§ **TASK**
An exact reprint of the listing is required, with no pictures included.

*** Opening of THE DATA ***

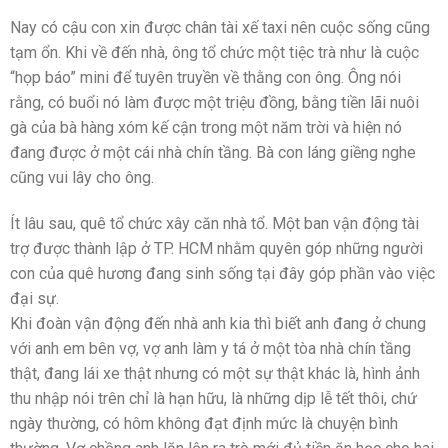
Nay có cậu con xin được chân tài xế taxi nên cuộc sống cũng
tạm ổn. Khi về đến nhà, ông tổ chức một tiệc trà như là cuộc
“họp báo” mini để tuyên truyền về thằng con ông. Ông nói
rằng, có buổi nó làm được một triệu đồng, bằng tiền lãi nuôi
gà của bà hàng xóm kế cận trong một năm trời và hiện nó
đang được ở một cái nhà chín tầng. Bà con láng giềng nghe
cũng vui lây cho ông.
Ít lâu sau, quê tổ chức xây căn nhà tổ. Một ban vận động tài
trợ được thành lập ở TP. HCM nhằm quyên góp những người
con của quê hương đang sinh sống tại đây góp phần vào việc
đại sự.
Khi đoàn vận động đến nhà anh kia thì biết anh đang ở chung
với anh em bên vợ, vợ anh làm y tá ở một tòa nhà chín tầng
thật, đang lái xe thật nhưng có một sự thật khác là, hình ảnh
thu nhập nói trên chỉ là hạn hữu, là những dịp lễ tết thôi, chứ
ngày thường, có hôm không đạt định mức là chuyện bình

*** Close of THE DATA ***

§ **REPLY**
Nay có cậu con xin được chân tài xế taxi nên cuộc sống cũng
tạm ổn. Khi về đến nhà, ông tổ chức một tiệc trà như là cuộc
“họp báo” mini để tuyên truyền về thằng con ông. Ông nói
rằng, có buổi nó làm được một triệu đồng, bằng tiền lãi nuôi
gà của bà hàng xóm kế cận trong một năm trời và hiện nó
đang được ở một cái nhà chín tầng. Bà con láng giềng nghe
cũng vui lây cho ông.
Ít lâu sau, quê tổ chức xây căn nhà tổ. Một ban vận động tài
trợ được thành lập ở TP. HCM nhằm quyên góp những người
con của quê hương đang sinh sống tại đây góp phần vào việc
đại sự.
Khi đoàn vận động đến nhà anh kia thì biết anh đang ở chung
với anh em bên vợ, vợ anh làm y tá ở một tòa nhà chín tầng
thật, đang lái xe thật nhưng có một sự thật khác là, hình ảnh
thu nhập nói trên chỉ là hạn hữu, là những dịp lễ tết thôi, chứ
ngày thường, có hôm không đạt định mức là chuyện bình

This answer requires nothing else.